Now THAT'S the way to stop a bandwagon!

Claude Shannon invented information theory in 1948, and it quickly became a bandwagon; a summary of the relevant history is here. A big bandwagon is probably impossible to stop single-handed–but the editorial by Elias (1958) came pretty close (or so I understand; I’m not an expert on the history of information theory). And just to top it off, Elias then goes on to skewer a second, entirely different bandwagon (well, really a certain style of science more than a bandwagon). I don’t want to spoil it for you by previewing it; just click through and read it (it’s only one page). A masterpiece of scientific rhetoric.

10 thoughts on “Now THAT'S the way to stop a bandwagon!

    • William Poundstone’s Fortune’s Formula, about the Kelly criterion (the optimal way to decide bet size in a compounding series of bets), involves Shannon and is also very good.

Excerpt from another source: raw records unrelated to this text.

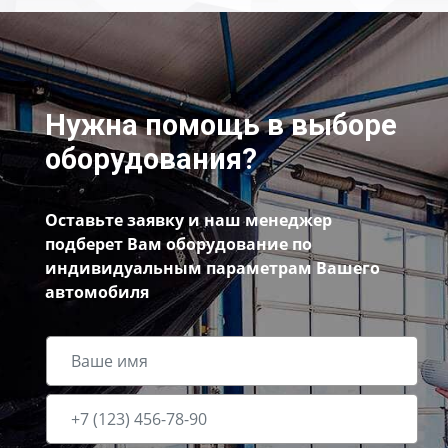
Нужна помощь в выборе
оборудования?
Оставьте заявку и наш менеджер
подберет Вам оборудование по
индивидуальным параметрам Вашего
автомобиля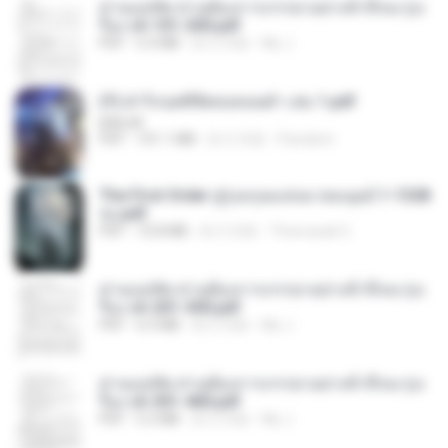
ท่านแม่ทัพ ท่านต้องการภรรยาอย่างข้าถึงจะรุ่งเ
รือง ch 101-200.pdf
PDF
5.4 MB
約 2 月前
My J.
(Y) ฝ่าวิกฤตพิชิตหอคอยดำ เล่ม 1.pdf
BAILIW
PDF
101.1 MB
約 2 月前
Pandarin
The First Order สู่รุ่งอรุณแห่งมวลมนุษย์ 1-1328
จบ.pdf
PDF
72.8 MB
約 3 月前
Theerasak G.
ท่านแม่ทัพ ท่านต้องการภรรยาอย่างข้าถึงจะรุ่งเ
รือง ch 201-300.pdf
PDF
6.5 MB
約 2 月前
My J.
ท่านแม่ทัพ ท่านต้องการภรรยาอย่างข้าถึงจะรุ่งเ
รือง ch 301-400.pdf
PDF
5.2 MB
約 2 月前
My J.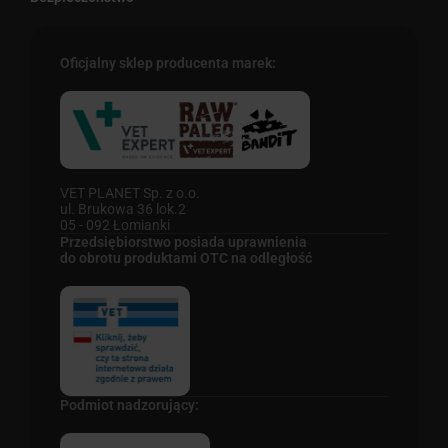
Oficjalny sklep producenta marek:
VET PLANET Sp. z o.o.
ul. Brukowa 36 lok.2
05 - 092 Łomianki
Przedsiębiorstwo posiada uprawnienia
do obrotu produktami OTC na odległość
Podmiot nadzorujący: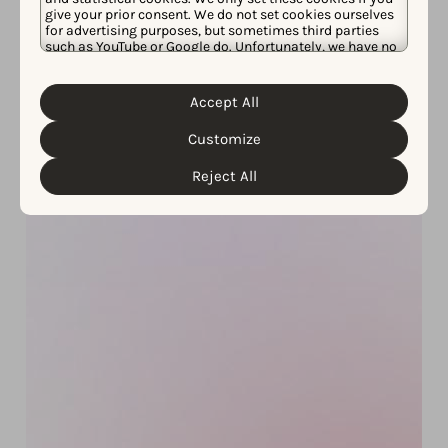
give your prior consent. We do not set cookies ourselves
for advertising purposes, but sometimes third parties
such as YouTube or Google do. Unfortunately, we have no
control over this, but you can choose whether to accept
them. For more information about the protection of your
personal data and the different cookies we use, please
Accept All
Cookie Policy
Privacy Policy
read our
&
. You can
customize your cookie settings and preferences by
Customize
clicking the “Customize” button.
Reject All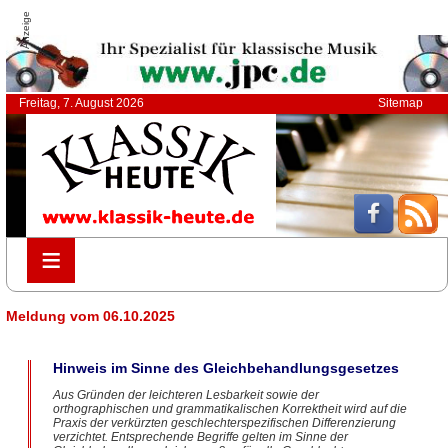
Anzeige
Freitag, 7. August 2026
Sitemap
≡
≡
Meldung vom 06.10.2025
Hinweis im Sinne des Gleichbehandlungsgesetzes
Aus Gründen der leichteren Lesbarkeit sowie der
orthographischen und grammatikalischen Korrektheit wird auf die
Praxis der verkürzten geschlechterspezifischen Differenzierung
verzichtet. Entsprechende Begriffe gelten im Sinne der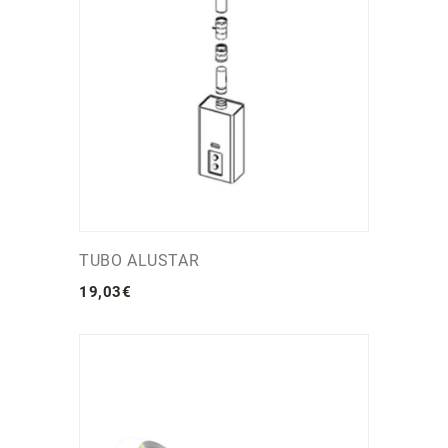
TUBO ALUSTAR
19
,
03
€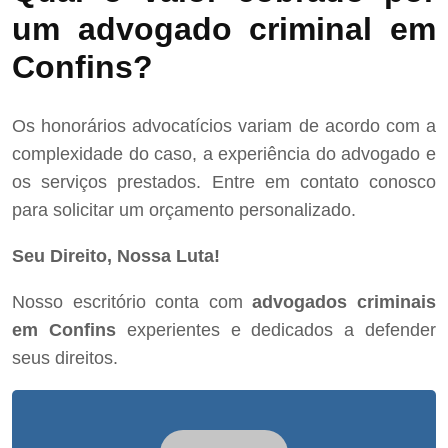
um advogado criminal em
Confins?
Os honorários advocatícios variam de acordo com a
complexidade do caso, a experiência do advogado e
os serviços prestados. Entre em contato conosco
para solicitar um orçamento personalizado.
Seu Direito, Nossa Luta!
Nosso escritório conta com
advogados criminais
em Confins
experientes e dedicados a defender
seus direitos.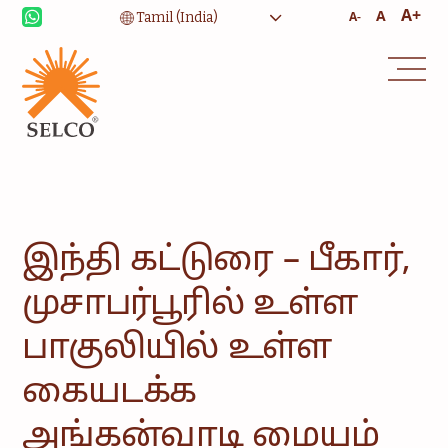
A+
A
A-
வாழ்வாதாரம்
சுகாதாரம்
கல்வி
நிறுவன சேவைகள்
சமூகம்
வீட்டு
உபயோகத்திற்கான
இந்தி கட்டுரை – பீகார்,
ஆற்றல்
முசாபர்பூரில் உள்ள
ஆலோசனை
சேவை மற்றும்
பராமரிப்பு
பாகுலியில் உள்ள
கையடக்க
அங்கன்வாடி மையம்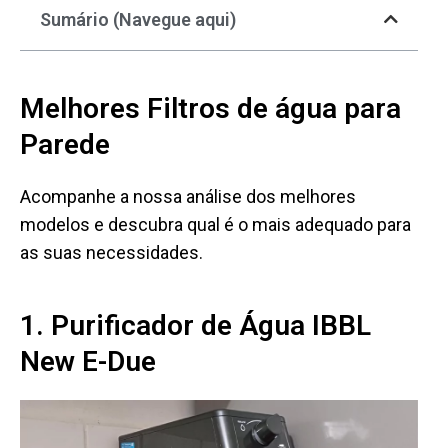
Sumário (Navegue aqui)
Melhores Filtros de água para
Parede
Acompanhe a nossa análise dos melhores
modelos e descubra qual é o mais adequado para
as suas necessidades.
1. Purificador de Água IBBL
New E-Due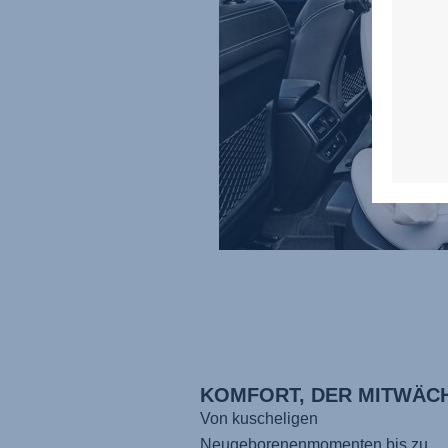
KOMFORT, DER MITWÄC
Von kuscheligen
Neugeborenenmomenten bis zu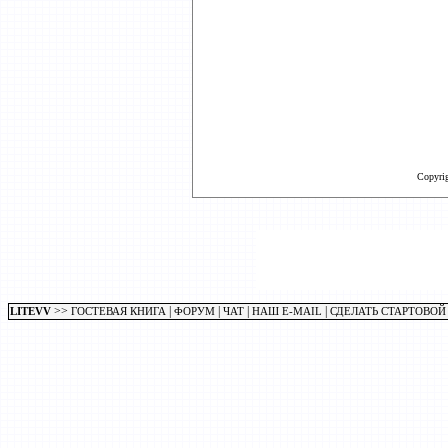
Copyri
>>
|
|
|
|
LITEVV
ГОСТЕВАЯ КНИГА
ФОРУМ
ЧАТ
НАШ E-MAIL
СДЕЛАТЬ СТАРТОВОЙ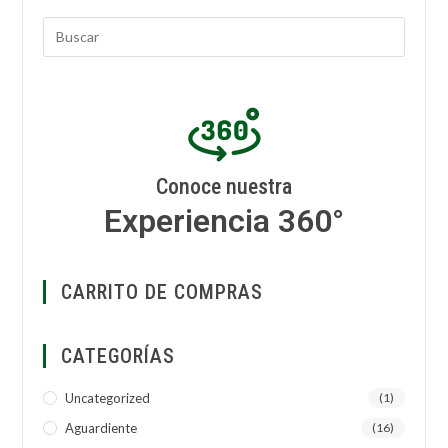
Conoce nuestra
Experiencia 360°
CARRITO DE COMPRAS
CATEGORÍAS
Uncategorized
(1)
Aguardiente
(16)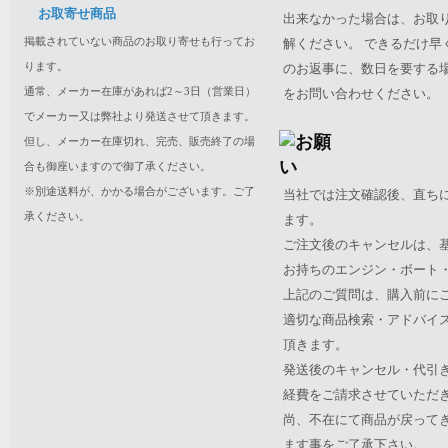
お取寄せ商品
出来なかった場合は、お取
掲載されていない商品のお取り寄せも行ってお
解ください。 できるだけ
ります。
のお返事に、数日を要する
通常、メーカー在庫があれば2～3日（営業日）
をお問い合わせください。
でメーカー又は弊社より発送させて頂きます。
但し、メーカー在庫切れ、完売、販売終了の場
合も御座いますので御了承ください。
※別途送料が、かかる場合がございます。ご了
当社では注文確認後、直ち
承ください。
ます。
ご注文後のキャンセルは、
お持ちのエンジン・ボート・P
上記のご質問は、購入前に
適切な商品検索・アドバイ
頂きます。
発送後のキャンセル・代引
経費をご請求させていただ
尚、不在にて商品が戻って
ます事をご了承下さい。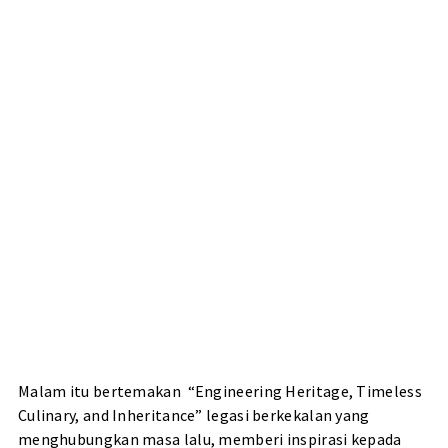
Malam itu bertemakan “Engineering Heritage, Timeless
Culinary, and Inheritance” legasi berkekalan yang
menghubungkan masa lalu, memberi inspirasi kepada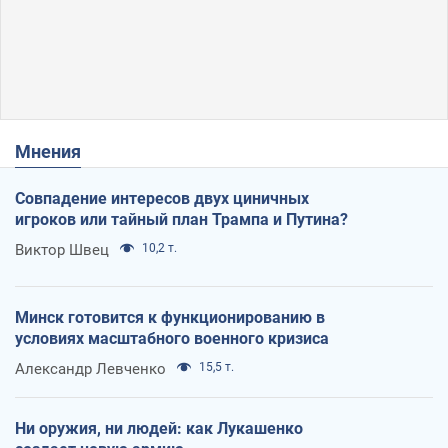
Мнения
Совпадение интересов двух циничных
игроков или тайный план Трампа и Путина?
Виктор Швец
10,2 т.
Минск готовится к функционированию в
условиях масштабного военного кризиса
Александр Левченко
15,5 т.
Ни оружия, ни людей: как Лукашенко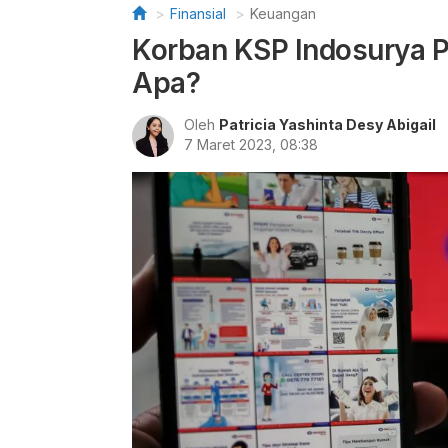
Finansial
Keuangan
Korban KSP Indosurya 
Apa?
Oleh
Patricia Yashinta Desy Abigail
7 Maret 2023, 08:38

  1. The idea of information theory as a bandwagon points out that bandwagons usually start with a really novel important idea and that there is some core (10-20%) of the wagon that is lasting important work. I am largely skeptical that it is possible to prevent the remaining 80-90% from happening. But I would have to become a social scientist to figure out exactly why that is. Public shaming of those who should know better (i.e. not graduate students) a la the Elias paper is probably one of the few ways to do it. Which brings us back to your earlier discussions about whether ecologists are too nice. Physicists by and large don’t have this problem.

  2. As a then-physics grad student who lived through the “Power laws!! Let’s all calculate critical exponents for *everything*!!” phase of the 1990s (and earlier, I suspect), I can assure you that physicists have their bandwagons. I think many bandwagons start because people see a cool idea and say, “Hey! I’ll measure/calculate that for my system/model and call it a paper!” What’s missing is often a discussion of why we care about that system/model and what the implications of the measurement/calculation are. I see this happening with networks in ecology now. It’s great that people are measuring nestedness, centrality, etc. for Their Favorite Network, but I’d like to see more discussion of what those measurements tell us and what new questions they raise.